To tap hydrogen's tremendous potential as a fuel, spacecraft must be able to store liquid hydrogen at extremely low temperatures, then feed it smoothly to rocket engines. When ESA was developing its hydrogen-fuelled Ariane rockets, it turned to Austria’s MagnaSteyr to build tightly sealed fuel lines and double-walled storage tanks capable of trapping and holding liquid hydrogen and oxygen. “It’s a technical challenge to handle that correctly,” says Gerald Poellmann, the head of Magnasteyr’s Hydrogen Center of Competence. “The tolerance areas are very small, the sealing needs to be tight, the materials can’t have any cracks, you need to prevent evaporation through the materials.”

“The expertise developed working with ESA on hydrogen storage gave MagnaSteyr a wealth of experience,” says Andrea Kurz from Brimatec, ESA’s Technology Transfer Programme partner in Austria. “It made it possible for the company to enter a new business area. To apply the same technology to a very different high-performance engine, designed for the autobahn rather than outer space.”

MagnaSteyr worked with German carmaker BMW to develop hydrogen storage tanks small enough to fit in the trunk of a BMW 7 Series sedan. The pilot project succeeded in creating a production car in 2007 that burned hydrogen as fuel, dubbed the BMW Hydrogen 7.

Years of working on Ariane rockets gave MagnaSteyr critical knowhow, Dr Poellmann says: “We used the experience of designing components for hydrogen to apply the technology in this BMW tank.” It was a significant technical achievement. For decades, manufacturers have been trying to figure out how to use hydrogen to power cars.

The challenge for carmakers is working out how to make use of it. To store as a liquid, hydrogen must be kept at –253ºC, which usually requires constant refrigeration. BMW Hydrogen 7 cars store 114 liters (30 gallons) of liquid hydrogen in highly-insulated fuel tanks instead. The equivalent of 55 feet of Styrofoam, the tanks’ insulation can keep the hydrogen cold for almost two weeks. BMW eventually built 100 of the hydrogen-fuelled cars, which also use regular gas. The luxury sedans are still used to shuttle VIPs at special events.

“We learned a lot with those cars,” says BMW spokesman Ralph Huber. “Several million kilometres were driven with them.”

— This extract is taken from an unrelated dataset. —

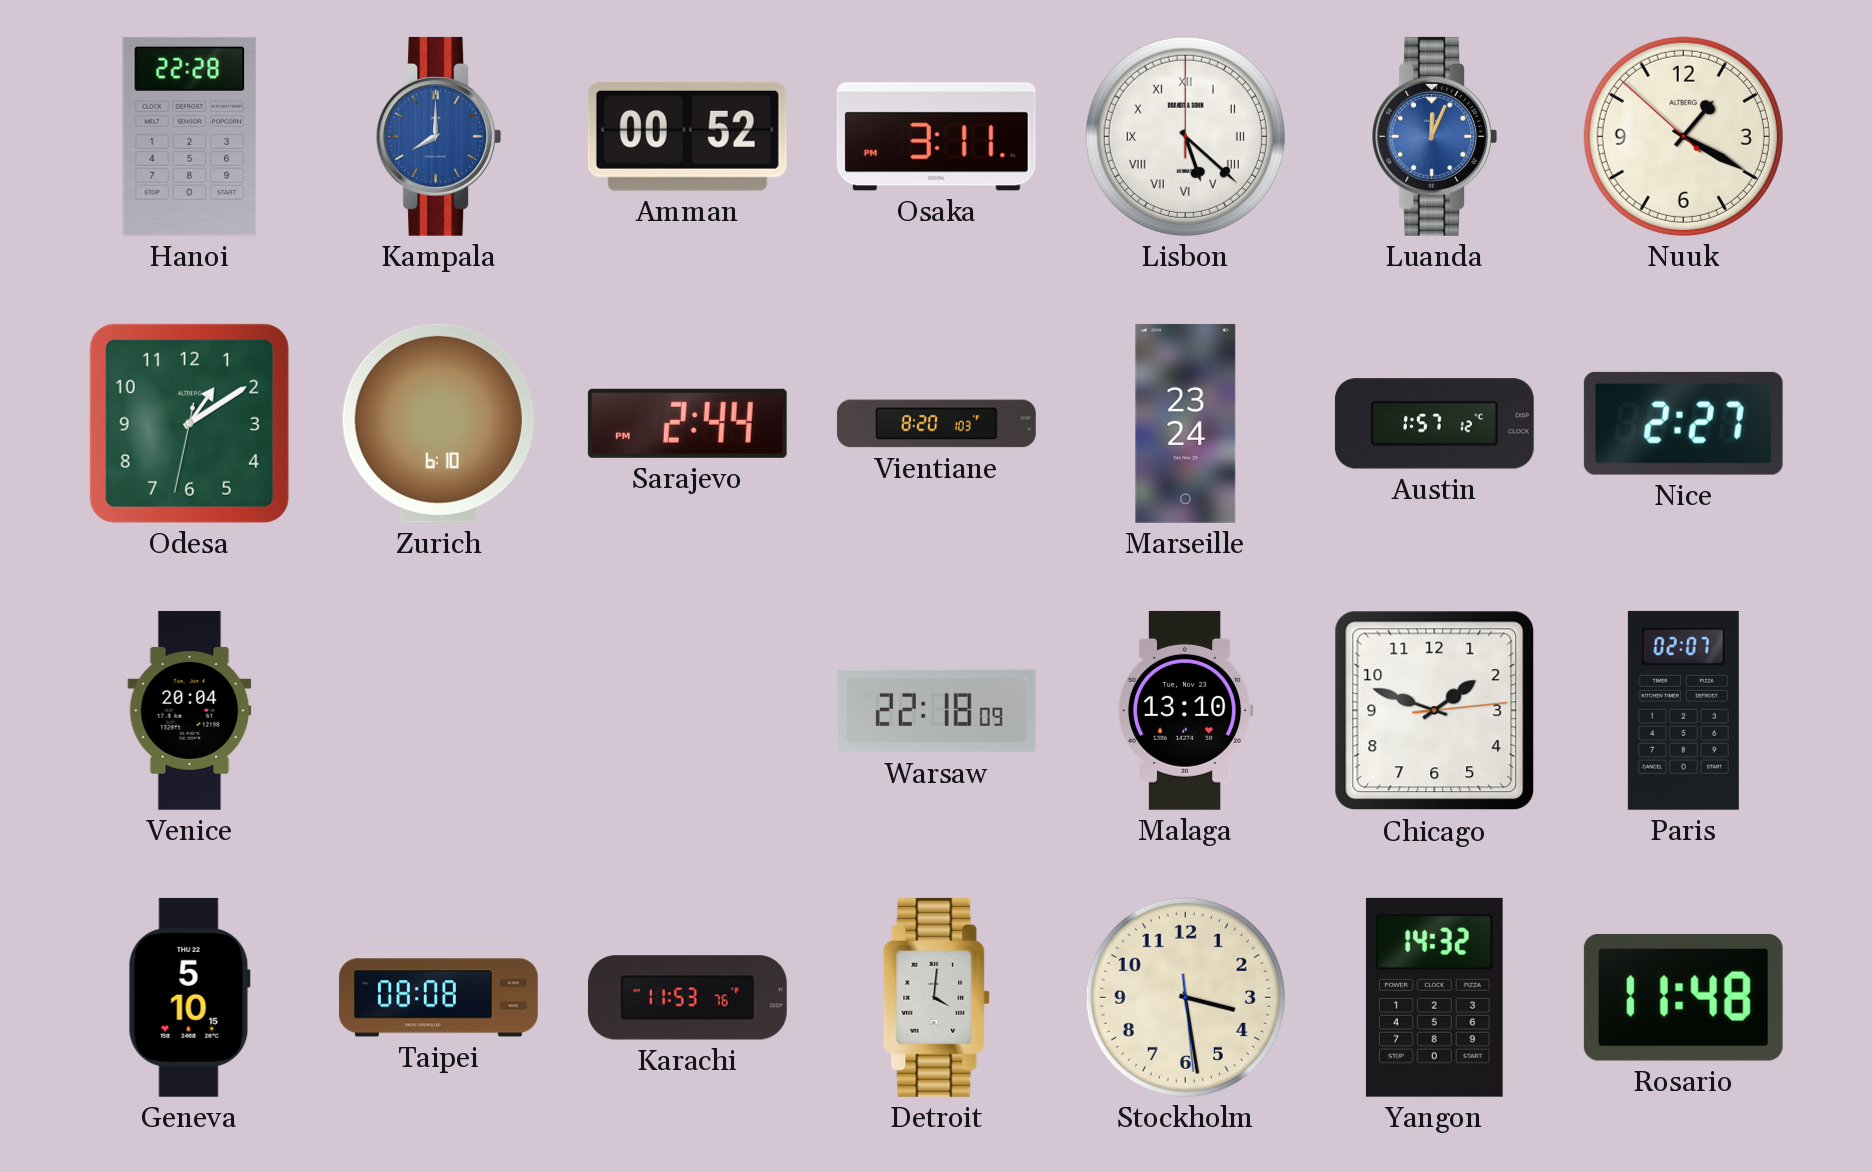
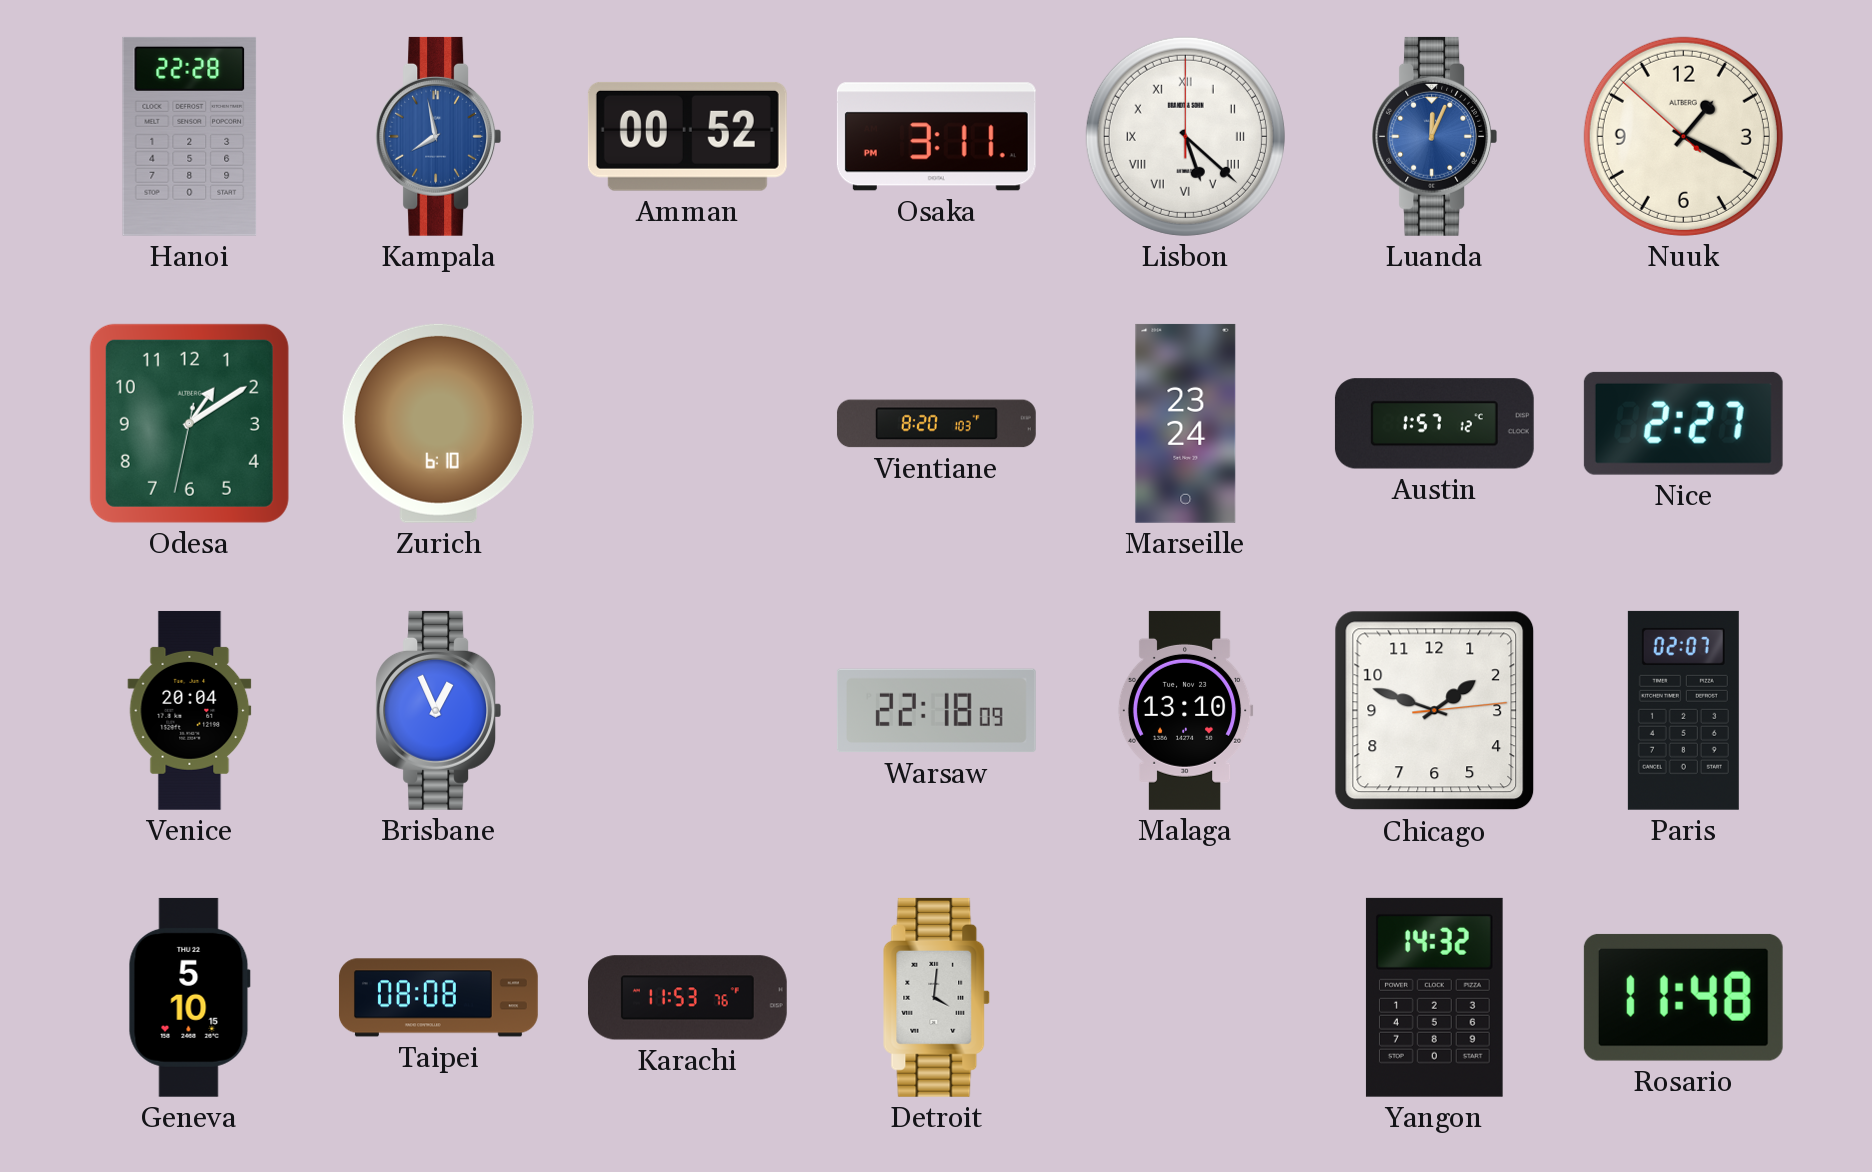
Kampala: 8:00 -> 7:58
Sarajevo: 2:44 -> none
Brisbane: none -> 12:56
Stockholm: 3:28 -> none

Even if the project proved the worth of liquid hydrogen as an almost pollution-free car fuel, it also highlighted some limitations for which technical solutions need to be found before liquid hydrogen driven cars are to be seen everyday on our roads. One is that as the liquid hydrogen warmed, it boiled into a gas, and was slowly vented off. That meant a driver leaving the car at the airport for two weeks would return to an empty fuel tank. And liquid hydrogen can’t be found at just any filling station: there are fewer than ten pumps in the world equipped to fuel the cars.

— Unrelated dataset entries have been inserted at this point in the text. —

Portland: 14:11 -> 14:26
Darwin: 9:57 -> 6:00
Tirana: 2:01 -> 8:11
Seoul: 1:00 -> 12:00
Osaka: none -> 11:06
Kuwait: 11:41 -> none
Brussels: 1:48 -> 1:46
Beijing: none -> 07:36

Car companies are also looking at fuel cells, which generate electricity from hydrogen and are easier to work with than liquid hydrogen, though not as powerful. Even so, liquid hydrogen needs storage and the MagnaSteyr ‘space-technology’ tanks is a first step along the way.

Whatever form it takes, BMW’s Ralph Huber is sure that “In the long term, hydrogen will be one of our solutions for sustainable mobility.”
 
The main mission of ESA's Technology Transfer Program is to facilitate the use of space technology and systems for non-space applications, and thereby also further demonstrating realising the benefit of the European space programs to the citizens.